TASK DIRECTIONS -> Exactly retype the opening line of the entries and every line after it, ending with the line that contains "By bowling you". Skip all pictures.

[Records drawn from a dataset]
________________

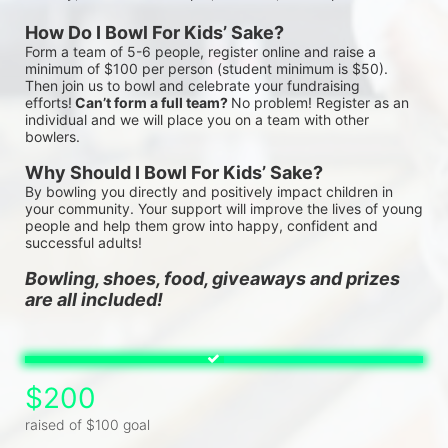
How Do I Bowl For Kids’ Sake?
Form a team of 5-6 people, register online and raise a 
minimum of $100 per person (student minimum is $50). 
Then join us to bowl and celebrate your fundraising 
efforts!
 Can’t form a full team? 
No problem! Register as an 
individual and we will place you on a team with other 
bowlers.
Why Should I Bowl For Kids’ Sake?
By bowling you directly and positively impact children in 
your community. Your support will improve the lives of young 
people and help them grow into happy, confident and 
successful adults!
Bowling, shoes, food, giveaways and prizes 
are all included!
$200
raised of $100 goal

________________

TASK ANSWER ->
How Do I Bowl For Kids’ Sake?
Form a team of 5-6 people, register online and raise a 
minimum of $100 per person (student minimum is $50). 
Then join us to bowl and celebrate your fundraising 
efforts!
 Can’t form a full team? 
No problem! Register as an 
individual and we will place you on a team with other 
bowlers.
Why Should I Bowl For Kids’ Sake?
By bowling you directly and positively impact children in 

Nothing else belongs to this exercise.